I’m not physically tired, just exhausted with world news overload. Maybe it’s compassion fatigue or just frustration that there seems to be so little I can do to save the world from its warring madness. I can’t not watch the news, and if the scenes from Ukraine or the New York subway shooting aren’t fatiguing enough they are interspersed with incessant mean-spirited and dishonest political ads.
Maybe Jesus’ disciples were just worn out from all the weird stuff going on around them. They had to be confused trying to understand Jesus’ determination to put himself in harms way and with all his talk about death and resurrection. They had been on an emotional roller coaster from Palm Sunday’s high to this strange trip to the Garden in the dark. Jesus’ strange behavior, insisting on washing their feet, a job only done by servants, not a Messiah. And what did he mean about his broken body and his blood shed for them?
It was too much to comprehend. Maybe their bodies just shut down to get a respite from the confusion in their minds and spirits. They had hoped he was the one to throw off the Roman oppressors, but they were wrong.
What next, God? Here we are in the dark of night, discouraged and afraid. There’s a cloud of fear in the air everywhere.
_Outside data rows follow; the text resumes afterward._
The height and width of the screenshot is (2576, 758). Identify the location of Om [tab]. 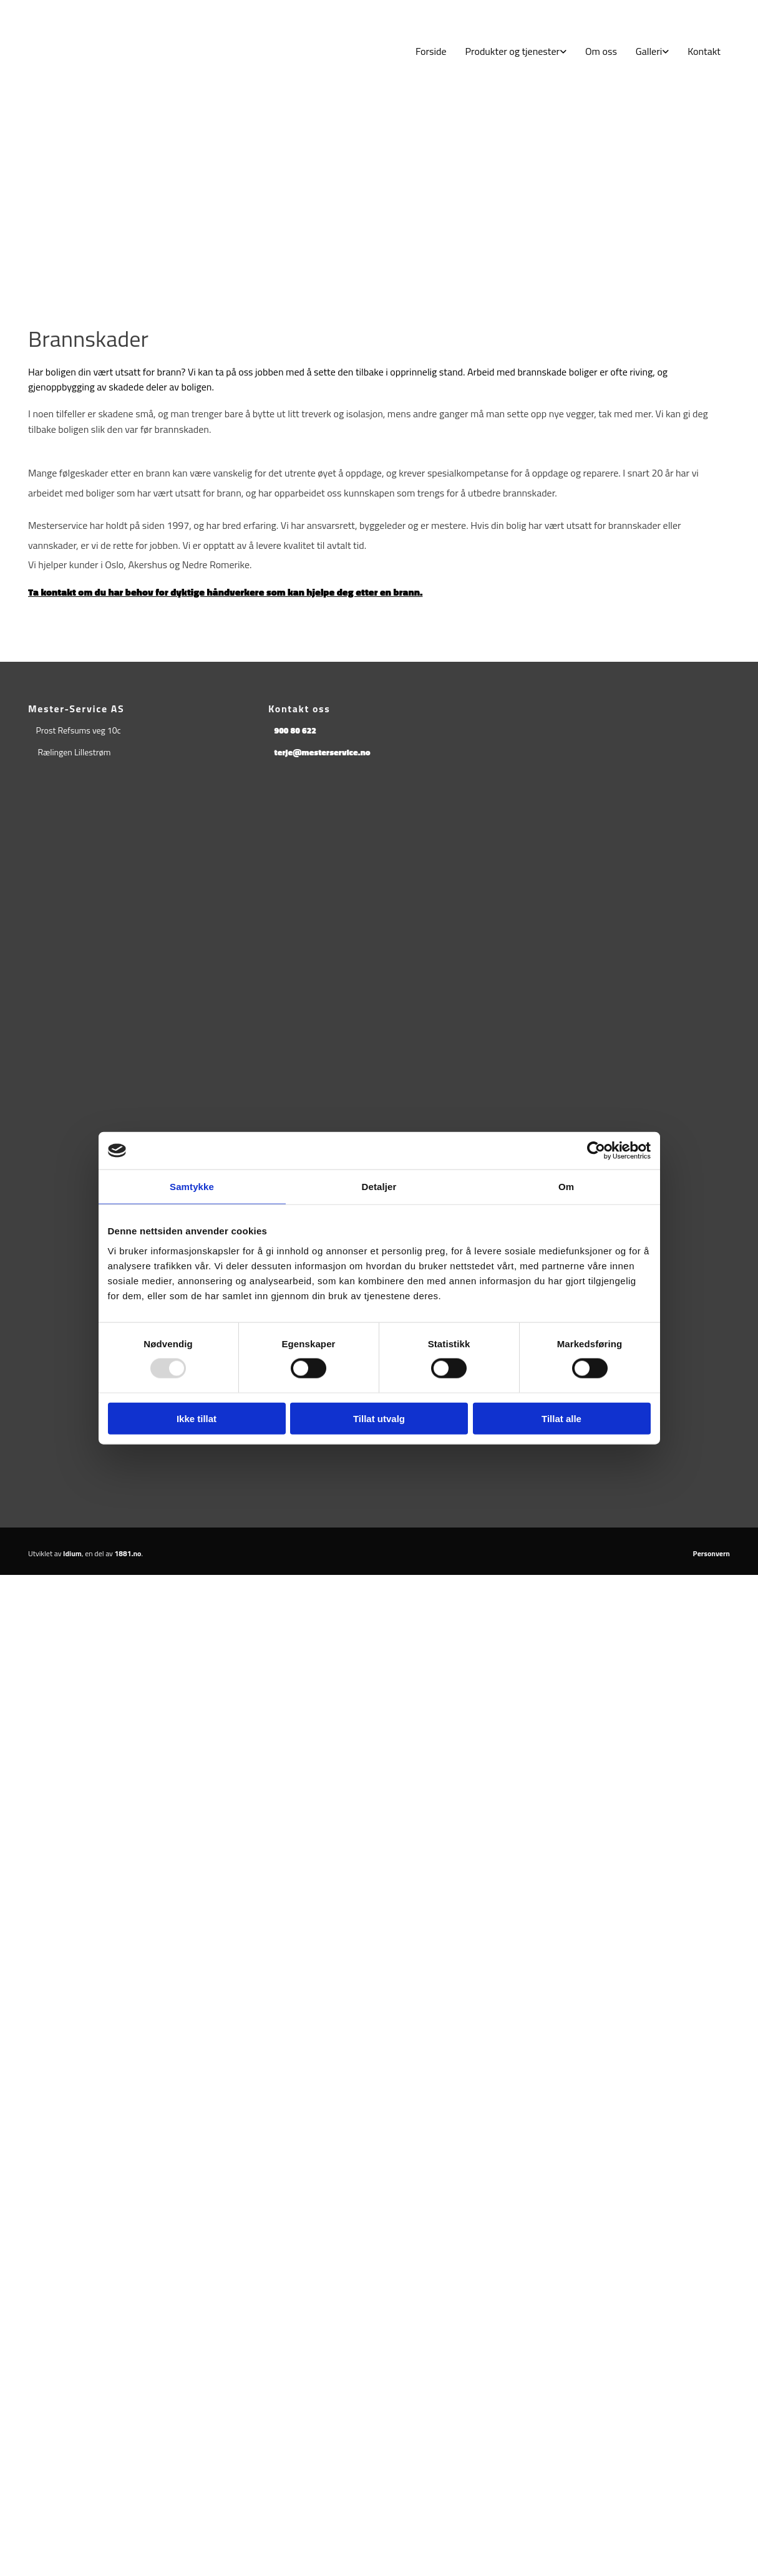
(566, 1186).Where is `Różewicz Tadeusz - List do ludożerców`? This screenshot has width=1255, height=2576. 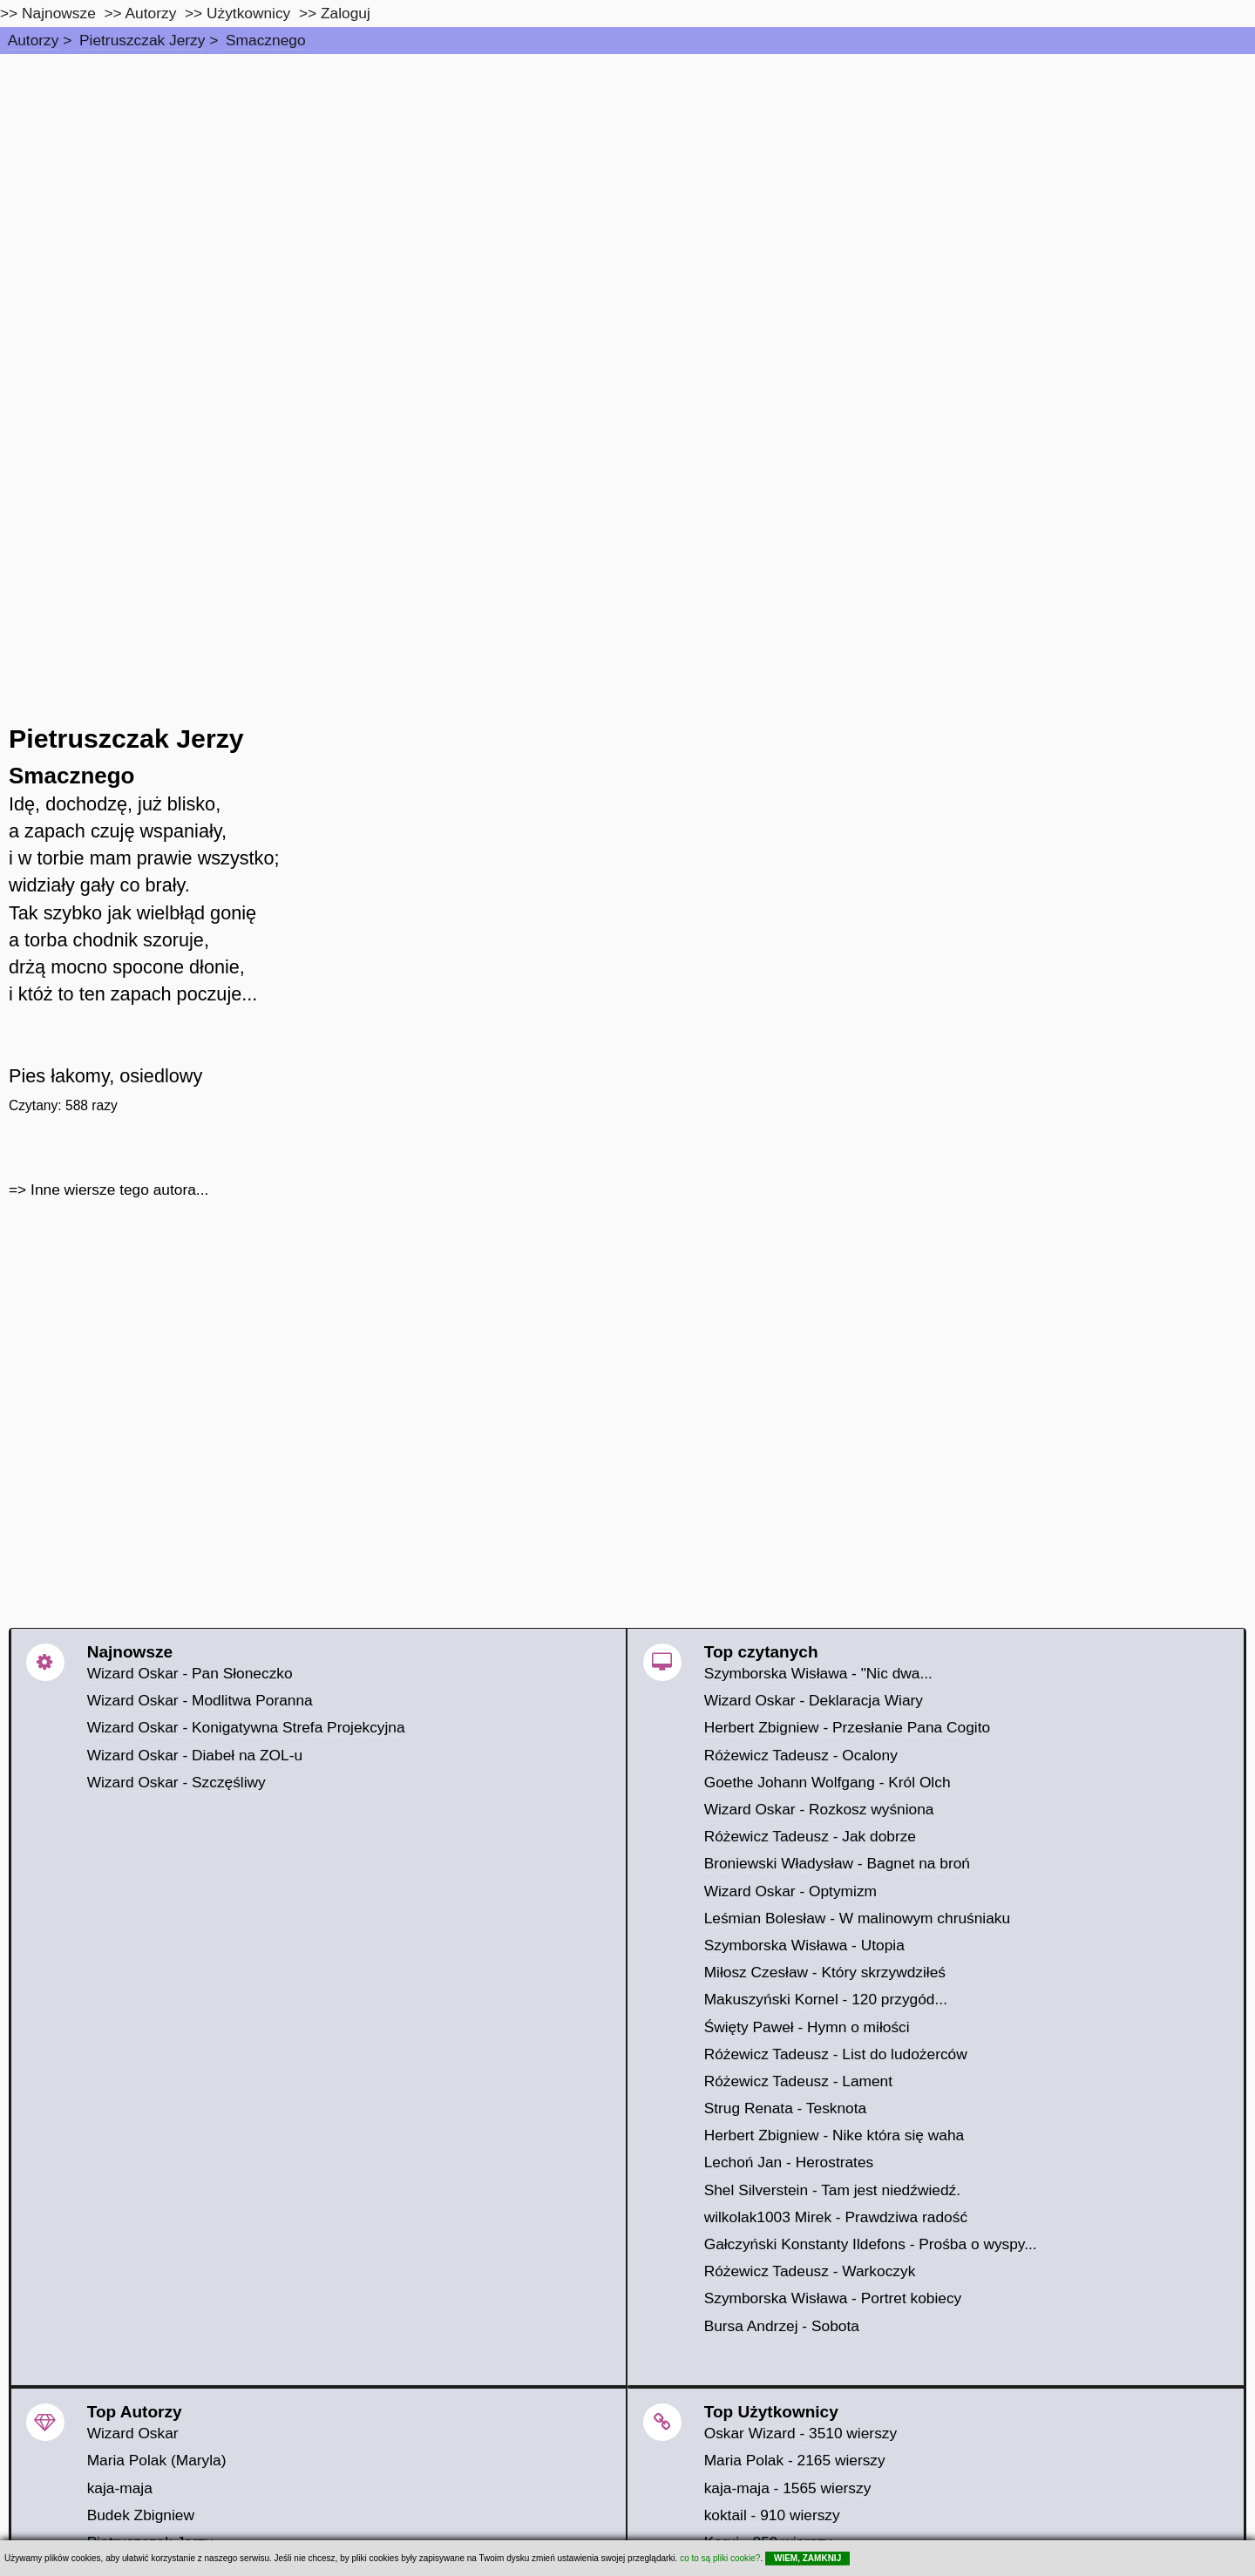
Różewicz Tadeusz - List do ludożerców is located at coordinates (835, 2054).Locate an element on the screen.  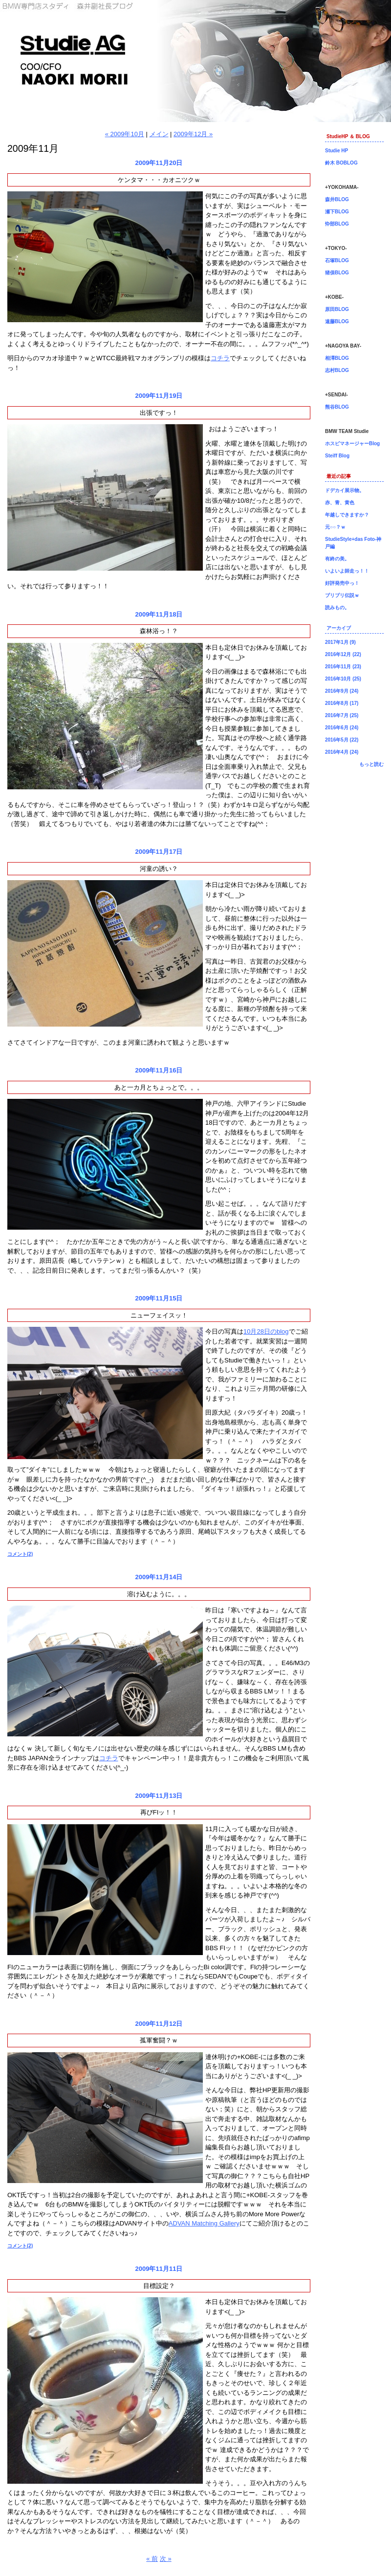
読みもの。 is located at coordinates (337, 607).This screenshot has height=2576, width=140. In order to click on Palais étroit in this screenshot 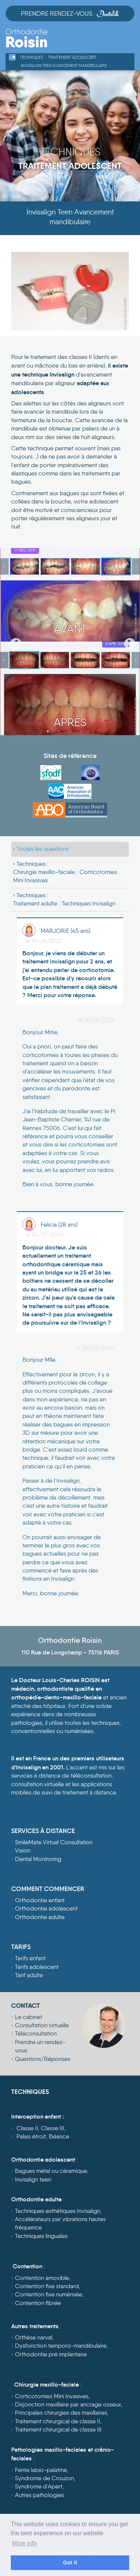, I will do `click(31, 2136)`.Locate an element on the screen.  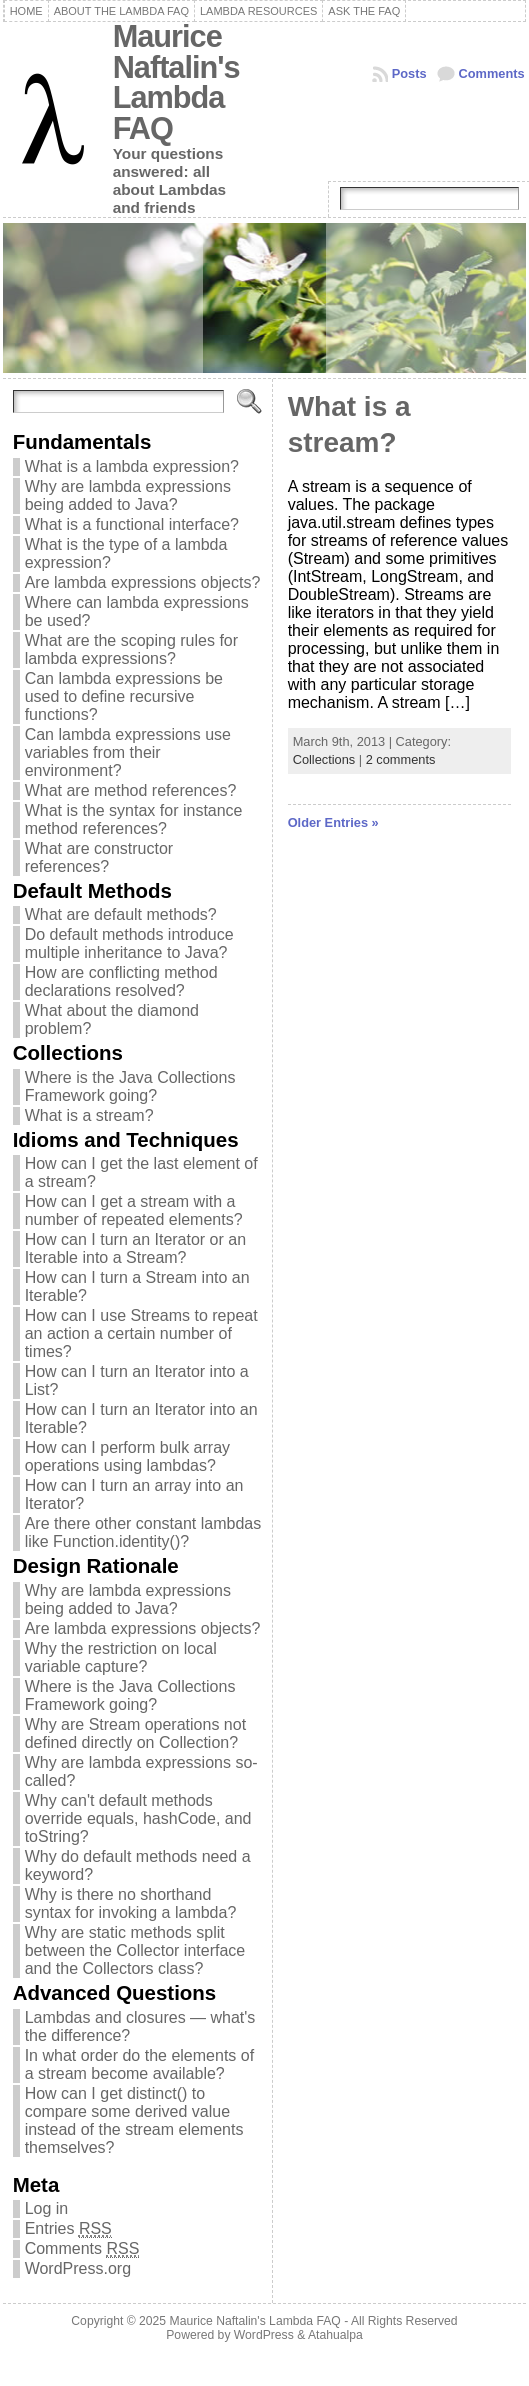
What is a functional interface? is located at coordinates (132, 524).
People are not OK. I’m not OK. The gunman in Brooklyn is certainly not OK and hasn’t been for some time. Neither Putin nor American conspiracy theorists are OK. Today for not the first time when I stopped at Tim Horton’s for coffee I found myself looking around wondering what I would do if a deranged person with a gun started shooting. A server just doing her job at a local restaurant was wounded by a stray bullet from a fight outside just the other night here in Columbus.
Like Peter, Andrew, Bartholomew and the others on this Holy Thursday we’re tired. So tired. Maybe if we just go to sleep we’ll wake up and find this is all a nightmare. But here comes a mob with clubs and torches and Judas is leading them right to Jesus. This can’t be happening! What do we do now?